The team came 2nd in 2020. Even though this result fell short of the promotion, some changes of the league format announced in January 2021 by GFF awarded Magaroeli a Liga 3 place for the upcoming season.

The club was struggling in the next two years.
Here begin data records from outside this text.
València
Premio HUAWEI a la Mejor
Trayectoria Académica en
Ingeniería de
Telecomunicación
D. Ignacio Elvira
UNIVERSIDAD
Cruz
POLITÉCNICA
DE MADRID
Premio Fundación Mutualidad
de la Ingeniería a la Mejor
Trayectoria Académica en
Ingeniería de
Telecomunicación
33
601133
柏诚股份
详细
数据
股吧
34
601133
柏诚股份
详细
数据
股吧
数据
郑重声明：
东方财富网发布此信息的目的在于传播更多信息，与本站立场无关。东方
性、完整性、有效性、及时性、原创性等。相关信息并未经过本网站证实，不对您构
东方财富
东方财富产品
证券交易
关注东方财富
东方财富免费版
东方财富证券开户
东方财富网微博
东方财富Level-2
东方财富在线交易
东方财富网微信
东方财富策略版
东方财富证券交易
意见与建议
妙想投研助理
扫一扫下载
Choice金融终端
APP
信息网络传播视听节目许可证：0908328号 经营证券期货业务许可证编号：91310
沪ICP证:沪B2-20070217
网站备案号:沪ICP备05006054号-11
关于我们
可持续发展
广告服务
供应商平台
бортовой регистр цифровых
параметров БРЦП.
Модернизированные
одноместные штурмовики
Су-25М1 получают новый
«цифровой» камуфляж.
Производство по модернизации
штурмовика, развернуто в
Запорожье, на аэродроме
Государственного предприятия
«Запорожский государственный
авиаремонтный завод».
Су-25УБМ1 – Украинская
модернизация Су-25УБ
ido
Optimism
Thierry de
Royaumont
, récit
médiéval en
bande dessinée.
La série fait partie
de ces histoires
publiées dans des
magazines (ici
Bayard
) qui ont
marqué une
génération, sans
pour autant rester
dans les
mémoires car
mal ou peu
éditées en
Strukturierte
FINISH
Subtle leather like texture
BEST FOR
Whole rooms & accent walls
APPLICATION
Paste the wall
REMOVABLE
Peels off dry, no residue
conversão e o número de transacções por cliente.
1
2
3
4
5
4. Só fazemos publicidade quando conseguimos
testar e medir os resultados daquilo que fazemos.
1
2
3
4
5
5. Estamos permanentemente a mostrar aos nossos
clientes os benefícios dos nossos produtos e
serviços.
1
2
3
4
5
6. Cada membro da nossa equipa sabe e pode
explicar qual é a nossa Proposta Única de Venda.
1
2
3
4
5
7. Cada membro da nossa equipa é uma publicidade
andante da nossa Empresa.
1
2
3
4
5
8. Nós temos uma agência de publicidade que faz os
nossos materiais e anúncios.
In both cases they finished in the drop zone and suffered back-to-back relegations.

==Seasons==

| Year | League | Pos | P | W | D | L | GF | GA | Pts |
| 2005-06 | Pirveli Liga | 14_{/18} | 34 | 10 | 7 | 17 | 38 | 56 | 37 |
| 2006-07 | Pirveli Liga | 6_{/18} | 34 | 16 | 9 | 9 | 49 | 32 | 57 |
| 2007-08 | Pirveli Liga A Group | 1_{/10} | 27 | 21 | 4 | 2 | 56 | 17 | 67 |
| 2008-09 | Pirveli Liga A Group | 6_{/11} | 30 | 12 | 3 | 15 | 38 | 48 | 39 |
| 2009-10 | Pirveli Liga | 11_{/15} | 28 | 9 | 3 | 16 | 36 | 58 | 30 |
| 2010-11 | Pirveli Liga | 16_{/17} | 32 | 8 | 5 | 19 | 28 | 69 | 29 |
| 2011-12 | Pirveli Liga Group A | 3_{/10} | 18 | 11 | 4 | 3 | 30 | 16 | 37 |
| 2012-13 | Pirveli Liga Group A | 5_{/12} | 33 | 13 | 6 | 14 | 42 | 66 | 45 |
| 2013-14 | Pirveli Liga Group B | 6_{/14} | 26 | 12 | 4 | 10 | 44 | 46 | 40 |
| 2014-15 | Pirveli Liga Group B | 5_{/10} | 36 | 17 | 3 | 16 | 53 | 52 | 54 |
| 2015-16 | Pirveli Liga | 12_{/18} | 34 | 9 | 15 | 10 | 41 | 48 | 42 |
| 2016 | Pirveli Liga Group Red | 6_{/9}↓ | 16 | 7 | 2 | 7 | 15 | 21 | 20 |
| 2017 | Liga 3 Red Group | 1_{/10} | 18 | 12 | 4 | 2 | 32 | 14 | 40 |
| Promotion Group | 7_{/10} | 18 | 5 | 2 | 11 | 15 | 33 | 17 |
| 2018 | Liga 3 | 12_{/20}↓ | 38 | 12 | 15 | 11 | 39 | 47 | 47 |
| 2019 | Liga 4 | 8_{/10} | 27 | 8 | 4 | 15 | 29 | 45 | 28 |
| 2020 | Liga 4 White Group | 2_{/8}↑ | 14 | 6 | 6 | 2 | 23 | 11 | 24 |
| 2021 | Liga 3 | 13_{/14}↓ | 26 | 5 | 6 | 15 | 23 | 46 | 21 |
| 2022 | Liga 4 | 15_{/16}↓ | 30 | 6 | 6 | 18 | 37 | 75 | 24 |
| 2023 | Regionuli Liga | 10_{/13} | 24 | 6 | 5 | 13 | 27 | 64 | 23 |
| 2024 | Regionuli Liga | 10_{/13} | 24 | 6 | 3 | 15 | 29 | 8 | 21 |
| 2025 | Regionuli Liga C | 8_{/16} | 30 | 13 | 5 | 12 | 54 | 72 | 44 |

==Players==
As of April 2022

(C)

| No. | Pos. | Nation | Player |
|---|---|---|---|
| 3 | DF | GEO | Jimi Giorgadze |
| 4 | DF | GEO | Saba Turmanidze |
| 6 | DF | GEO | Givi Lashkhi |
| 7 | MF | GEO | Giga Abramishvili |
| 8 | MF | GEO | Giorgi Avanovi |
| 9 | FW | GEO | Levan Kutchashvili |
| 10 | MF | GEO | Tornike Devidze |
| 11 | FW | GEO | Saba Gabadze |
| 13 | GK | GEO | Giorgi Khvedelidze |

| No. | Pos. | Nation | Player |
|---|---|---|---|
| 14 | FW | GEO | Mikheil Mikeladze |
| 17 | DF | GEO | Mirza Chkhitunidze |
| 19 | MF | GEO | Giorgi Bakuradze |
| 21 | FW | GEO | Koba Kapanadze |
| 22 | MF | GEO | Aleksandre Bablidze |
| 23 | DF | GEO | Givi Samkurashvili |
| 24 | MF | GEO | Davit Chachua |
| 29 | FW | GEO | Nika Gaprindashvili (C) |
| 31 | GK | GEO | Zviad Japaridze |
| 33 | DF | GEO | Lasha Kutchashvili |

==Honours==
- Georgian Soviet Championship
  - Champion: 1975
- Georgian Soviet Cup
  - Champion: 1978, 1979
- Pirveli Liga:
  - Champion: 1997, 2008
  - Bronze prize winner: 1992, 1996, 2012
- Meore Liga
  - Winner: 2017 (Red Group)
- Liga 4
  - Runners-up: 2020

==Stadium==
The club hosts their league games at the Temur Maghradze stadium, which has a capacity of 11,650.

==Name==
The club several times changed the name from Chiatura to Magaroeli and back. The latter literally means a miner implying the existing Chiatura mine complex in this town.